What if you cut a solid Santa, possibly with a Path Inset so that no white extends outside of the red, and layered the red detailed Santa on top? It won't have texture, but it will be white.
This may sound dumb, but why don't you import the santa into SCAL2, duplicate it and do a shadow, or a shadow/blackout. Then delete the original, or cut them together. On this one I didn' do anything but import the downloaded .svg, import into SCAL2 and did "blackout". I can see that santa needs some help but the theory seems correct.
what am I missing here. I always do it this way and find it much easier. Inquiring minds want to know.

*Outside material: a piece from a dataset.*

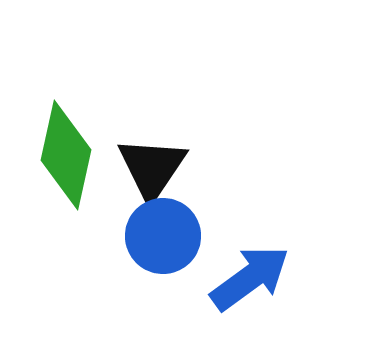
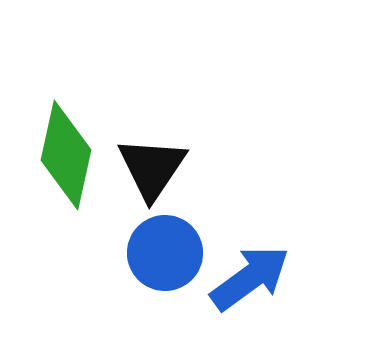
blue circle: moved 2 px right, 17 px down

I am waiting till after the 1st to get scal 2.....have more blocks to get out and just can't go through another learning experience right now....go cricut last Dec and has taken me this long to get this much done...but can't wait....your idea of the shadow blackout is what I remember from earlier post but thought I could do it in ink....got it done the way dogcarbon has shown me....just wondering if I can keep them both the same size in scal...thanks for everyone's help !!Judy
papasue wrote:This may sound dumb, but why don't you import the santa into SCAL2, duplicate it and do a shadow, or a shadow/blackout. Then delete the original, or cut them together. On this one I didn' do anything but import the downloaded .svg, import into SCAL2 and did "blackout". I can see that santa needs some help but the theory seems correct.
what am I missing here. I always do it this way and find it much easier. Inquiring minds want to know.

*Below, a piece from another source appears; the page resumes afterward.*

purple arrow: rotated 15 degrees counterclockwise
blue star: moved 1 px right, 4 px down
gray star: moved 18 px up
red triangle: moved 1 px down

For me, I find it easier to manipulate in Ink.... I like seeing the nodes, and knowing exactly where it is going to cut.... I guess I am a geek....
No Todd. I didn't take the time to clean up the original drawing since my point was to illustrate that once you've done your design and gotten it the way you want it you can import it into SCAL and do a blackout to accomplish the same thing a little faster and easier than in Ink especially if you are a newbie to Ink.

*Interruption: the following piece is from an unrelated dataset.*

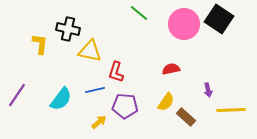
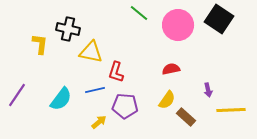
pink circle: moved 6 px left, 1 px down
yellow triangle: moved 1 px right, 1 px down
yellow semicircle: moved 1 px right, 2 px up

I just wanted to make sure I was understanding correctly since I don't use Ink very often. I know in the past when I have used Ink, some files look funny but actually cut correctly which I don't understand either with the SCAL program. I was thinking this might have been one of those instances.
talanhart wrote:I know in the past when I have used Ink, some files look funny but actually cut correctly which I don't understand either with the SCAL program. I was thinking this might have been one of those instances.
SusanE uses Ink47 since she has a Mac. You have to use any of the Path operations in the section with Path/Union and Path/Exclusion to get an Ink47 vector for SCAL. This includes traces, vector PDF files, fonts, and it looks like files originally made in Ink46.